- Bolo Township Location within Tibet
- Coordinates: 31°11′37″N 98°35′52″E﻿ / ﻿31.19361°N 98.59778°E
- Country: China
- Autonomous region: Tibet
- Prefecture-level city: Chamdo
- County: Jomda County

Area
- • Total: 1,043.77 km^{2} (403.00 sq mi)

Population (2018)
- • Total: 8,135
- • Density: 7.794/km^{2} (20.19/sq mi)

= Bolo Township, Jomda County =

Bolo Township (སྤོ་, 波罗乡 (波羅鄉, Bōluó Xiāng)) is a township in Jomda County, Chamdo, Tibet Autonomous Region, China. Bolo Township spans an area of 1043.77 km2, and has a population of 8,135 as of 2018.

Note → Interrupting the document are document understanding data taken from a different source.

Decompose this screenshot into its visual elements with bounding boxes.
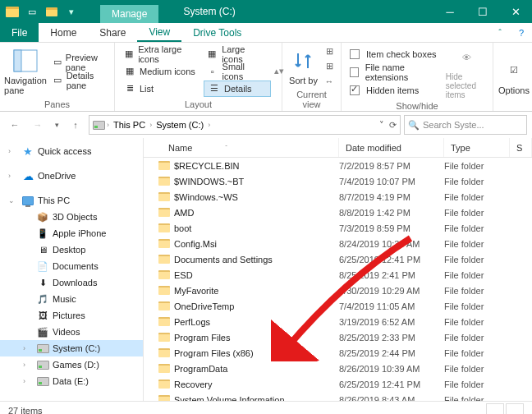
tab-share[interactable]: Share — [88, 23, 137, 42]
breadcrumb[interactable]: › This PC › System (C:) › ˅⟳ — [89, 115, 401, 135]
table-row[interactable]: ESD8/25/2019 2:41 PMFile folder — [144, 267, 532, 283]
details-view[interactable]: ☰Details — [204, 80, 271, 97]
view-details-btn[interactable] — [486, 403, 504, 415]
item-checkboxes-toggle[interactable]: Item check boxes — [346, 46, 443, 62]
hidden-items-toggle[interactable]: Hidden items — [346, 82, 443, 99]
small-icons[interactable]: ▫Small icons — [203, 63, 271, 80]
nav-onedrive[interactable]: ›☁OneDrive — [0, 168, 143, 184]
recent-dropdown[interactable]: ▾ — [51, 115, 62, 135]
folder-icon — [158, 192, 170, 201]
minimize-button[interactable]: ─ — [433, 0, 466, 23]
filename-ext-toggle[interactable]: File name extensions — [346, 64, 443, 80]
window-title: System (C:) — [183, 6, 235, 17]
item-count: 27 items — [8, 406, 43, 415]
context-tab-manage[interactable]: Manage — [100, 5, 158, 23]
table-row[interactable]: boot7/3/2019 8:59 PMFile folder — [144, 220, 532, 236]
table-row[interactable]: $WINDOWS.~BT7/4/2019 10:07 PMFile folder — [144, 173, 532, 189]
nav-item-downloads[interactable]: ⬇Downloads — [0, 274, 143, 291]
options-icon: ☑ — [501, 58, 527, 84]
nav-item-games-d-[interactable]: ›Games (D:) — [0, 356, 143, 373]
file-list[interactable]: $RECYCLE.BIN7/2/2019 8:57 PMFile folder$… — [144, 158, 532, 401]
svg-rect-1 — [14, 50, 21, 71]
details-pane-button[interactable]: ▭Details pane — [49, 72, 109, 89]
nav-item-3d-objects[interactable]: 📦3D Objects — [0, 209, 143, 225]
table-row[interactable]: Documents and Settings6/25/2019 12:41 PM… — [144, 251, 532, 267]
nav-thispc[interactable]: ⌄This PC — [0, 192, 143, 209]
tab-drive-tools[interactable]: Drive Tools — [181, 23, 253, 42]
add-columns-icon[interactable]: ⊞ — [323, 60, 336, 73]
options-button[interactable]: ☑ Options — [498, 44, 530, 108]
view-large-btn[interactable] — [506, 403, 524, 415]
forward-button[interactable]: → — [28, 115, 48, 135]
nav-icon: 🎵 — [36, 292, 49, 306]
size-columns-icon[interactable]: ↔ — [323, 75, 336, 88]
nav-icon: 🖥 — [36, 243, 49, 256]
nav-item-apple-iphone[interactable]: 📱Apple iPhone — [0, 225, 143, 242]
history-dropdown[interactable]: ˅ — [379, 120, 384, 131]
col-modified[interactable]: Date modified — [339, 138, 444, 157]
group-by-icon[interactable]: ⊞ — [323, 45, 336, 58]
star-icon: ★ — [21, 145, 34, 158]
refresh-button[interactable]: ⟳ — [389, 120, 397, 131]
navpane-icon — [12, 48, 39, 74]
tab-file[interactable]: File — [0, 23, 39, 42]
col-type[interactable]: Type — [444, 138, 510, 157]
search-icon: 🔍 — [408, 120, 420, 131]
back-button[interactable]: ← — [5, 115, 25, 135]
nav-icon — [36, 342, 49, 355]
help-button[interactable]: ? — [511, 23, 532, 43]
table-row[interactable]: ProgramData8/26/2019 10:39 AMFile folder — [144, 361, 532, 376]
ribbon: Navigation pane ▭Preview pane ▭Details p… — [0, 43, 532, 112]
col-name[interactable]: Nameˆ — [144, 138, 339, 157]
nav-network[interactable]: ⌄🖧Network — [0, 398, 143, 401]
qat-newfolder[interactable] — [43, 2, 61, 21]
qat-properties[interactable]: ▭ — [23, 2, 41, 21]
table-row[interactable]: PerfLogs3/19/2019 6:52 AMFile folder — [144, 314, 532, 329]
crumb-systemc[interactable]: System (C:) — [154, 120, 206, 130]
table-row[interactable]: Program Files (x86)8/25/2019 2:44 PMFile… — [144, 345, 532, 361]
nav-icon — [36, 375, 49, 388]
nav-item-data-e-[interactable]: ›Data (E:) — [0, 373, 143, 389]
tab-home[interactable]: Home — [39, 23, 88, 42]
table-row[interactable]: Program Files8/25/2019 2:33 PMFile folde… — [144, 329, 532, 345]
column-headers[interactable]: Nameˆ Date modified Type S — [144, 138, 532, 158]
nav-quick-access[interactable]: ›★Quick access — [0, 143, 143, 159]
nav-item-documents[interactable]: 📄Documents — [0, 258, 143, 274]
preview-icon: ▭ — [53, 56, 62, 69]
detailspane-icon: ▭ — [53, 74, 63, 87]
table-row[interactable]: AMD8/8/2019 1:42 PMFile folder — [144, 205, 532, 220]
folder-icon — [158, 239, 170, 248]
list-view[interactable]: ≣List — [120, 80, 202, 97]
nav-item-desktop[interactable]: 🖥Desktop — [0, 242, 143, 258]
sort-by-button[interactable]: Sort by — [287, 44, 319, 88]
col-size[interactable]: S — [510, 138, 532, 157]
nav-item-system-c-[interactable]: ›System (C:) — [0, 340, 143, 356]
navigation-pane-button[interactable]: Navigation pane — [5, 44, 46, 98]
table-row[interactable]: $RECYCLE.BIN7/2/2019 8:57 PMFile folder — [144, 158, 532, 173]
table-row[interactable]: MyFavorite6/30/2019 10:29 AMFile folder — [144, 283, 532, 298]
ribbon-collapse-button[interactable]: ˆ — [489, 23, 511, 43]
preview-pane-button[interactable]: ▭Preview pane — [49, 54, 109, 71]
up-button[interactable]: ↑ — [66, 115, 85, 135]
nav-item-music[interactable]: 🎵Music — [0, 291, 143, 307]
medium-icons[interactable]: ▦Medium icons — [120, 63, 201, 80]
drive-icon — [93, 121, 105, 130]
table-row[interactable]: OneDriveTemp7/4/2019 11:05 AMFile folder — [144, 298, 532, 314]
hide-selected-button[interactable]: 👁 Hide selected items — [446, 44, 488, 99]
close-button[interactable]: ✕ — [499, 0, 532, 23]
nav-item-pictures[interactable]: 🖼Pictures — [0, 307, 143, 324]
large-icons[interactable]: ▦Large icons — [202, 46, 271, 62]
nav-item-videos[interactable]: 🎬Videos — [0, 324, 143, 340]
folder-icon — [158, 177, 170, 186]
table-row[interactable]: Config.Msi8/24/2019 10:30 AMFile folder — [144, 236, 532, 251]
table-row[interactable]: $Windows.~WS8/7/2019 4:19 PMFile folder — [144, 189, 532, 205]
qat-customize[interactable]: ▾ — [62, 2, 80, 21]
tab-view[interactable]: View — [137, 23, 181, 42]
search-input[interactable]: 🔍Search Syste... — [404, 115, 527, 135]
table-row[interactable]: System Volume Information8/26/2019 8:43 … — [144, 392, 532, 401]
table-row[interactable]: Recovery6/25/2019 12:41 PMFile folder — [144, 376, 532, 392]
extra-large-icons[interactable]: ▦Extra large icons — [120, 46, 200, 62]
crumb-thispc[interactable]: This PC — [111, 120, 148, 130]
maximize-button[interactable]: ☐ — [466, 0, 499, 23]
nav-tree[interactable]: ›★Quick access ›☁OneDrive ⌄This PC 📦3D O… — [0, 138, 144, 401]
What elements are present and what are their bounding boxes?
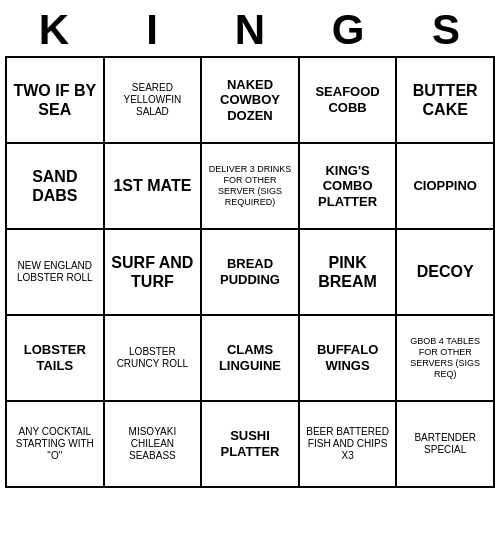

== Administrative divisions ==
Bolo Township is divided into eight administrative villages.

- Guse Village (古色村)
- Chongsang Village (冲桑村)
- Waichong Village (外冲村)
- Adang Village (阿当村)
- Reduo Village (热多村)
- Epeng Village (俄彭村)
- Ningba Village (宁巴村)
- Bogong Village (波公村)

== Culture ==
Tibetan woodblock printing reportedly has its origins in a village in Bolo Township. The village has 60 woodblock artists who practice woodblock printing for more than eight months per year. The village's artists state that the art has been practiced in their village for over 300 years.